De initiële stand van een dataset wordt aangeboden in het zelfde formaat als bij een wijziging, waarbij alle objecten in WORDT formaat worden aangeboden. Wijzigingen worden 31 dagen gehouden en als een klant langer geen update doet dan moet een nieuwe initiële stand downloaden.
Afnemers van een interessegebied krijgen:
- de mogelijkheid om mutaties af te nemen van een door henzelf te bepalen interessegebied
- de mogelijkheid om de precieze afbakening (= coördinaten) van het interessegebied op te vragen zodat men deze kan visualiseren of op andere wijze kan gebruiken om misverstanden te voorkomen
- alle mutaties waarvan de ‘was’ en/of de ‘wordt’ in het interessegebied ligt
Er wordt geen speciaal oormerk toegevoegd als enkel de ‘was’- of de ‘wordt’ zich binnen het deelgebied bevindt. Afnemers herkennen deze situatie zelf en handelen deze op de juiste wijze af.

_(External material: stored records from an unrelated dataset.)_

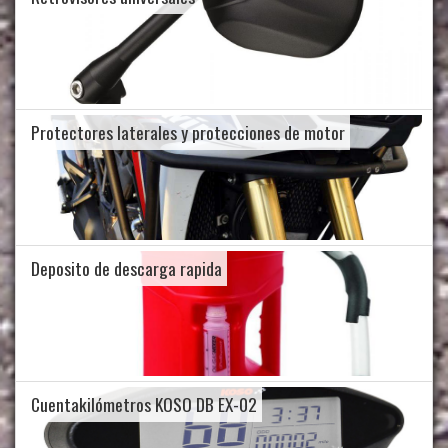
Protectores laterales y protecciones de motor
Deposito de descarga rapida
Cuentakilómetros KOSO DB EX-02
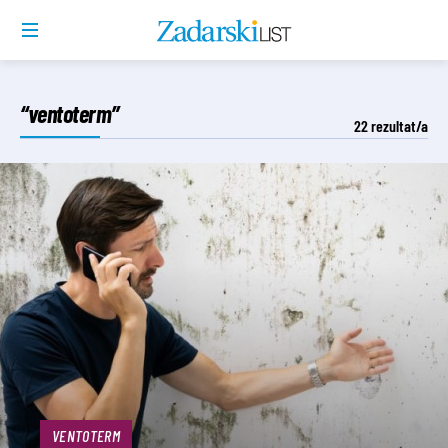
“ventoterm”
22
rezultat/a
VENTOTERM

Toelichting: Een “intredend object” waarvan enkel de ‘wordt’ in het interessegebied ligt, zal de afnemer als nieuw object gaan bijhouden. Een “uittredend object” waarvan enkel de ‘was’ in het interessegebied ligt, zal de afnemer als object niet meer willen bijhouden.

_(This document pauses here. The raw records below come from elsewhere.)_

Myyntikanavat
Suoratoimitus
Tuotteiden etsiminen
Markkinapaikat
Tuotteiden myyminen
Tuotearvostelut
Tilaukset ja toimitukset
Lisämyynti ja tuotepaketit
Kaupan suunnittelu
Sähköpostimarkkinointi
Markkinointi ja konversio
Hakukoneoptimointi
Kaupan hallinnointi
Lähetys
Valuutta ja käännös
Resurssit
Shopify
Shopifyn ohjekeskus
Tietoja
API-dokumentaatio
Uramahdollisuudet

Het gevolg is dat afnemers bij een “herintredend object” de mutatiehistorie missen van de periode waarin het object zich buiten hun interessegebied bevond.

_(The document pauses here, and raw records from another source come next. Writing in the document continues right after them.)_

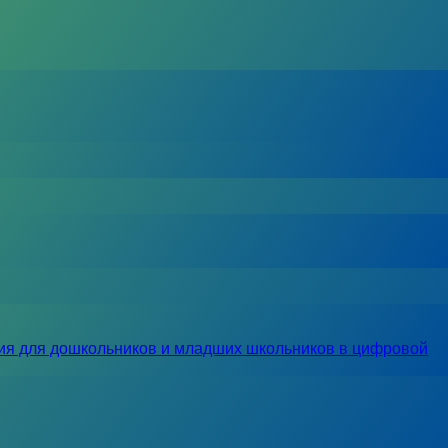
ия для дошкольников и младших школьников в цифровой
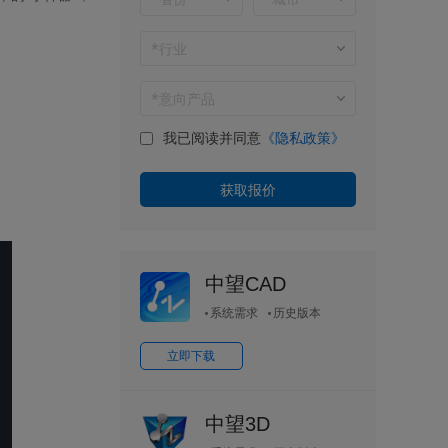
我已阅读并同意
《隐私政策》
中望CAD
系统需求
历史版本
立即下载
中望3D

Om deze gedeeltelijke mutatiehistorie mee te kunnen leveren in deze situatie, vraagt zo veel dure centrale administratie en complexiteit dat dit wordt overgelaten aan de afnemer. Die kan bij de herstart van de bijhouding constateren dat het vroeger al bestaande object in het verleden is “uitgetreden” en zelf besluiten hoe hier mee om te gaan.